_Goal of the exercise_: Filter these entries down to lines holding "advise".

____ Input material

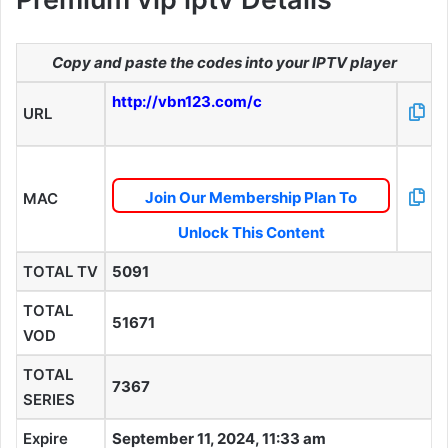
Copy and paste the codes into your IPTV player
http://vbn123.com/c
URL
Join Our Membership Plan To
MAC
Unlock This Content
TOTAL TV
5091
TOTAL
51671
VOD
TOTAL
7367
SERIES
Expire
September 11, 2024, 11:33 am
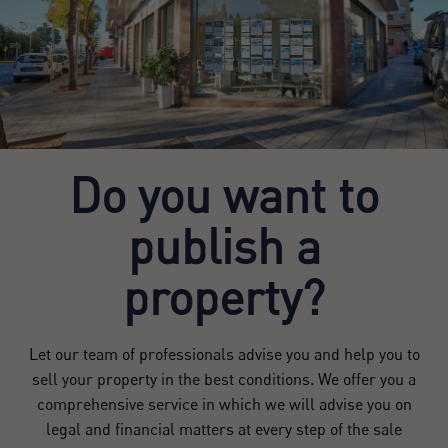
Do you want to
publish a
property?
Let our team of professionals advise you and help you to
sell your property in the best conditions. We offer you a
comprehensive service in which we will advise you on
legal and financial matters at every step of the sale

________

_Solution_:
Let our team of professionals advise you and help you to
comprehensive service in which we will advise you on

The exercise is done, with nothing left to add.